Prospect Capital Corporation ( is a closed-end investment company that lends to and invests in private and microcap public businesses. Our investment objective is to generate both current income and long-term capital appreciation through debt and equity investments.

We have elected to be treated as a business development company under the Investment Company Act of 1940 ("1940 Act"). We are required to comply with a series of regulatory requirements under the 1940 Act as well as applicable NASDAQ, federal and state rules and regulations. We have elected to be treated as a regulated investment company under the Internal Revenue Code of 1986. Failure to comply with any of the laws and regulations that apply to us could have an adverse effect on us and our shareholders.

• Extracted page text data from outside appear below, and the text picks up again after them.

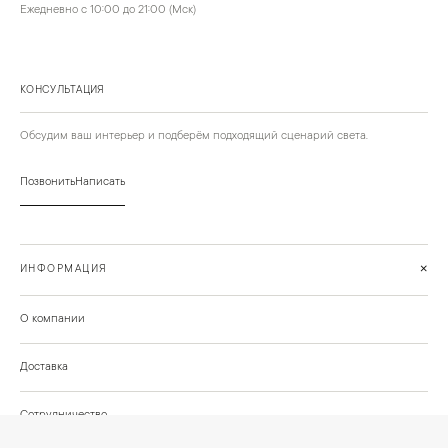
Ежедневно с 10:00 до 21:00 (Мск)
КОНСУЛЬТАЦИЯ
Обсудим ваш интерьер и подберём подходящий сценарий света.
Позвонить
Написать
+
ИНФОРМАЦИЯ
О компании
Доставка
Сотрудничество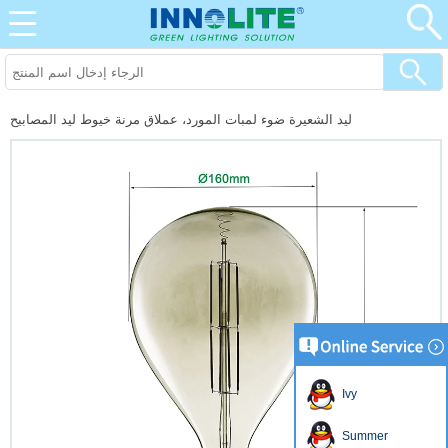
ليد الشعيرة ضوء لمبات المورد، عملاق مرنة خيوط ليد المصابيح
Ivy
Summer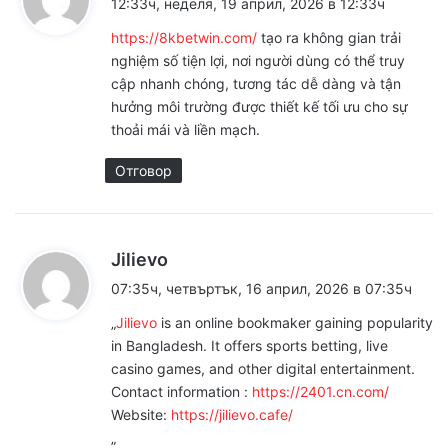
12:33ч, неделя, 19 април, 2026 в 12:33ч
з
https://8kbetwin.com/
tạo ra không gian trải
а
nghiệm số tiện lợi, nơi người dùng có thể truy
:
cập nhanh chóng, tương tác dễ dàng và tận
hưởng môi trường được thiết kế tối ưu cho sự
thoải mái và liền mạch.
Отговор
к
Jilievo
а
07:35ч, четвъртък, 16 април, 2026 в 07:35ч
з
„
Jilievo
is an online bookmaker gaining popularity
а
in Bangladesh. It offers sports betting, live
:
casino games, and other digital entertainment.
Contact information :
https://2401.cn.com/
Website:
https://jilievo.cafe/
„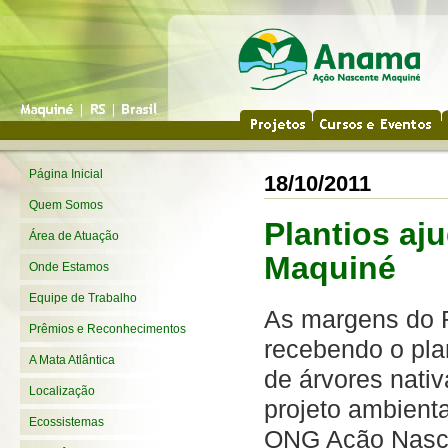
Página Inicial
18/10/2011
Quem Somos
Plantios aj
Área de Atuação
Maquiné
Onde Estamos
Equipe de Trabalho
As margens do 
Prêmios e Reconhecimentos
recebendo o pla
A Mata Atlântica
de árvores nativ
Localização
projeto ambienta
Ecossistemas
ONG Ação Nasc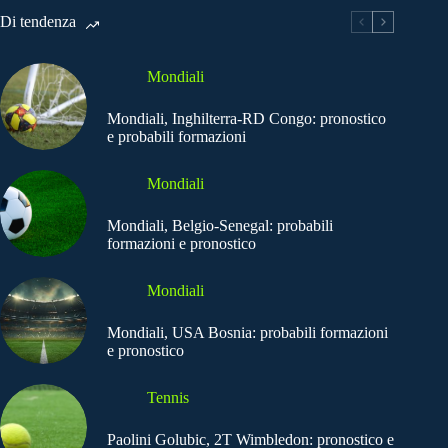
Di tendenza
Mondiali
Mondiali, Inghilterra-RD Congo: pronostico
e probabili formazioni
Mondiali
Mondiali, Belgio-Senegal: probabili
formazioni e pronostico
Mondiali
Mondiali, USA Bosnia: probabili formazioni
e pronostico
Tennis
Paolini Golubic, 2T Wimbledon: pronostico e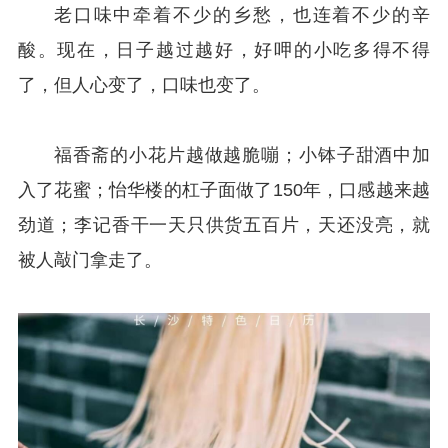
老口味中牵着不少的乡愁，也连着不少的辛
酸。现在，日子越过越好，好呷的小吃多得不得
了，但人心变了，口味也变了。
福香斋的小花片越做越脆嘣；小钵子甜酒中加
入了花蜜；怡华楼的杠子面做了150年，口感越来越
劲道；李记香干一天只供货五百片，天还没亮，就
被人敲门拿走了。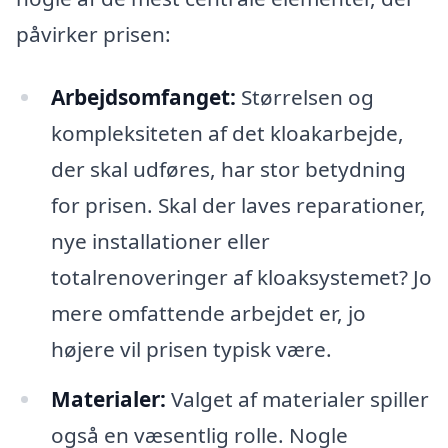
påvirker prisen:
Arbejdsomfanget:
Størrelsen og
kompleksiteten af det kloakarbejde,
der skal udføres, har stor betydning
for prisen. Skal der laves reparationer,
nye installationer eller
totalrenoveringer af kloaksystemet? Jo
mere omfattende arbejdet er, jo
højere vil prisen typisk være.
Materialer:
Valget af materialer spiller
også en væsentlig rolle. Nogle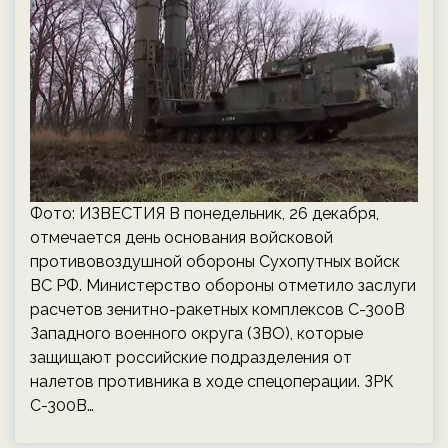
Фото: ИЗВЕСТИЯ В понедельник, 26 декабря,
отмечается день основания войсковой
противовоздушной обороны Сухопутных войск
ВС РФ. Министерство обороны отметило заслуги
расчетов зенитно-ракетных комплексов С-300В
Западного военного округа (ЗВО), которые
защищают российские подразделения от
налетов противника в ходе спецоперации. ЗРК
С-300В…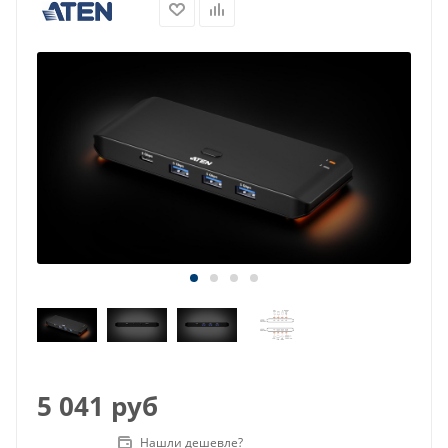
5 041
руб
Нашли дешевле?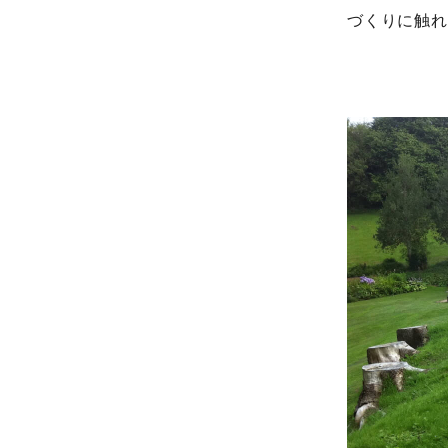
づくりに触れ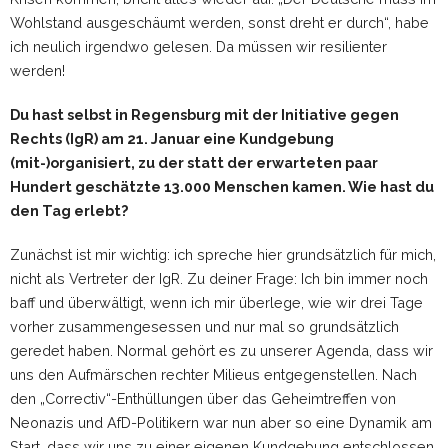
Wohlstand ausgeschäumt werden, sonst dreht er durch“, habe
ich neulich irgendwo gelesen. Da müssen wir resilienter
werden!
Du hast selbst in Regensburg mit der Initiative gegen
Rechts (IgR) am 21. Januar eine Kundgebung
(mit-)organisiert, zu der statt der erwarteten paar
Hundert geschätzte 13.000 Menschen kamen. Wie hast du
den Tag erlebt?
Zunächst ist mir wichtig: ich spreche hier grundsätzlich für mich,
nicht als Vertreter der IgR. Zu deiner Frage: Ich bin immer noch
baff und überwältigt, wenn ich mir überlege, wie wir drei Tage
vorher zusammengesessen und nur mal so grundsätzlich
geredet haben. Normal gehört es zu unserer Agenda, dass wir
uns den Aufmärschen rechter Milieus entgegenstellen. Nach
den „Correctiv“-Enthüllungen über das Geheimtreffen von
Neonazis und AfD-Politikern war nun aber so eine Dynamik am
Start, dass wir uns zu einer eigenen Kundgebung entschlossen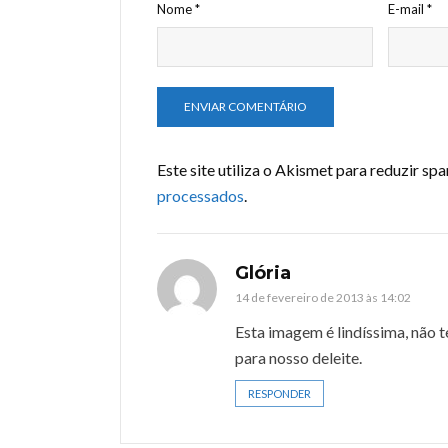
Nome
*
E-mail
*
Este site utiliza o Akismet para reduzir sp
processados
.
Glória
14 de fevereiro de 2013 às 14:02
Esta imagem é lindíssima, não 
para nosso deleite.
RESPONDER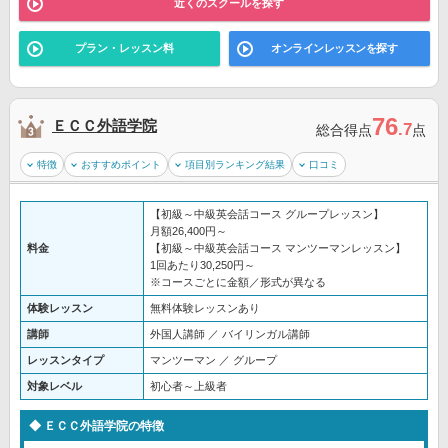
近くのスクールを探す
プラン・レッスン料
オンラインレッスンを探す
76
ＥＣＣ外語学院
.7
総合得点
点
特徴
おすすめポイント
項目別ランキング結果
口コミ
【初級～中級英会話コース グループレッスン】
月額26,400円～
料金
【初級～中級英会話コース マンツーマンレッスン】
1回あたり30,250円～
※コースごとに金額／形式が異なる
体験レッスン
無料体験レッスンあり
講師
外国人講師 ／ バイリンガル講師
レッスンタイプ
マンツーマン ／ グループ
対象レベル
初心者～上級者
ＥＣＣ外語学院の特徴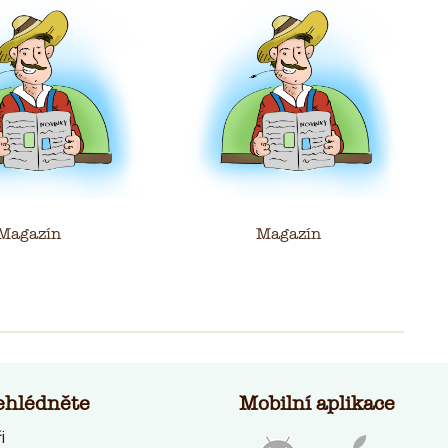
Magazín
Magazín
ehlédněte
Mobilní aplikace
i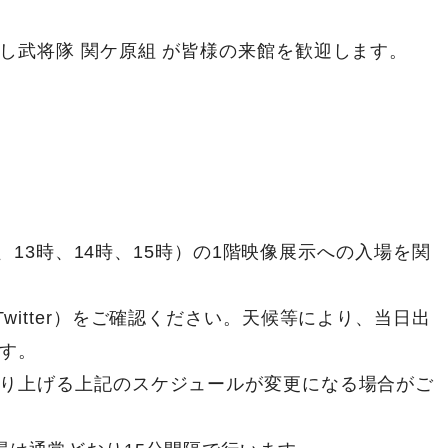
し武将隊 関ケ原組
が皆様の来館を歓迎します。
時、13時、14時、15時）の1階映像展示への入場を関
witter）をご確認ください。天候等により、当日出
す。
り上げる上記のスケジュールが変更になる場合がご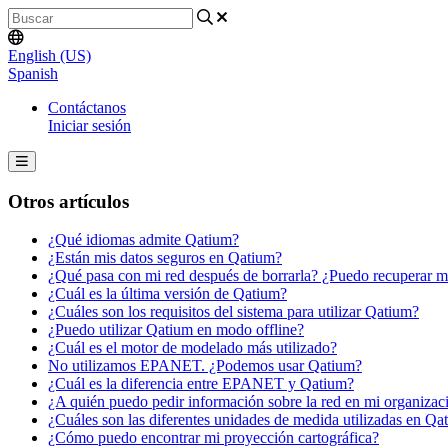
English (US)
Spanish
Contáctanos
Iniciar sesión
Otros artículos
¿Qué idiomas admite Qatium?
¿Están mis datos seguros en Qatium?
¿Qué pasa con mi red después de borrarla? ¿Puedo recuperar m
¿Cuál es la última versión de Qatium?
¿Cuáles son los requisitos del sistema para utilizar Qatium?
¿Puedo utilizar Qatium en modo offline?
¿Cuál es el motor de modelado más utilizado?
No utilizamos EPANET. ¿Podemos usar Qatium?
¿Cuál es la diferencia entre EPANET y Qatium?
¿A quién puedo pedir información sobre la red en mi organizac
¿Cuáles son las diferentes unidades de medida utilizadas en Qa
¿Cómo puedo encontrar mi proyección cartográfica?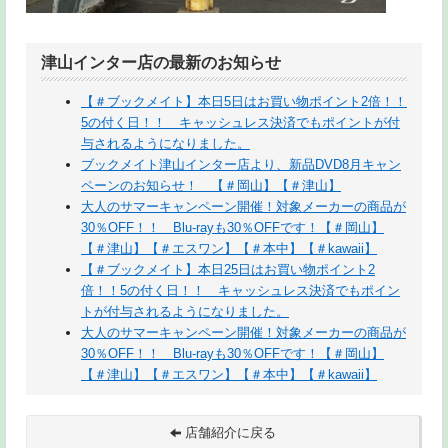
津山インター店の最新のお知らせ
【＃ブックメイト】本日5日はお買い物ポイント2倍！！
5の付く日！！ キャッシュレス決済でもポイントが付
与されるようになりました。
ブックメイト津山インター店より、新品DVD8月キャン
ペーンのお知らせ！ 【＃岡山】【＃津山】
大人のサマーキャンペーン開催！対象メーカーの商品が
30％OFF！！ Blu-rayも30％OFFです！【＃岡山】
【＃津山】【＃エスワン】【＃本中】【＃kawaii】
【＃ブックメイト】本日25日はお買い物ポイント2
倍！！5の付く日！！ キャッシュレス決済でもポイン
トが付与されるようになりました。
大人のサマーキャンペーン開催！対象メーカーの商品が
30％OFF！！ Blu-rayも30％OFFです！【＃岡山】
【＃津山】【＃エスワン】【＃本中】【＃kawaii】
店舗紹介に戻る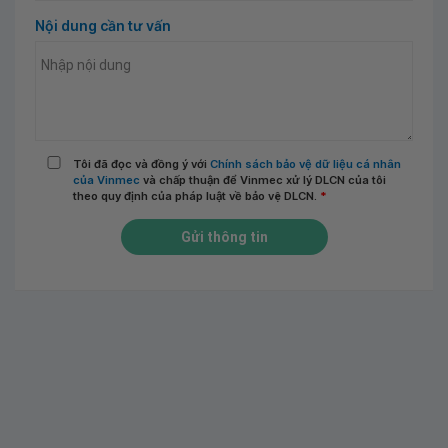
Nội dung cần tư vấn
Tôi đã đọc và đồng ý với
Chính sách bảo vệ dữ liệu cá nhân
của Vinmec
và chấp thuận để Vinmec xử lý DLCN của tôi
theo quy định của pháp luật về bảo vệ DLCN.
*
Gửi thông tin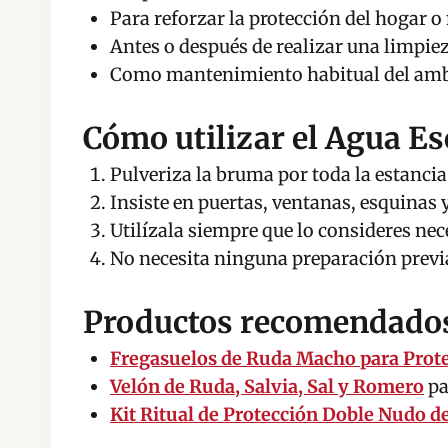
Para reforzar la protección del hogar o
Antes o después de realizar una limpiez
Como mantenimiento habitual del amb
Cómo utilizar el Agua Es
Pulveriza la bruma por toda la estancia
Insiste en puertas, ventanas, esquinas 
Utilízala siempre que lo consideres nec
No necesita ninguna preparación previ
Productos recomendados 
Fregasuelos de Ruda Macho para Prote
Velón de Ruda, Salvia, Sal y Romero
pa
Kit Ritual de Protección Doble Nudo d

This press release contains forward-looking statements within the meaning of the Private Securities Litigation Reform Act of 1995, whose safe harbor for forward-looking statements does not apply to business development companies. Any such statements, other than statements of historical fact, are highly likely to be affected by other unknowable future events and conditions, including elements of the future that are or are not under our control, and that we may or may not have considered; accordingly, such statements cannot be guarantees or assurances of any aspect of future performance. Actual developments and results are highly likely to vary materially from these estimates and projections of the future. Such statements speak only as of the time when made, and we undertake no obligation to update any such statement now or in the future.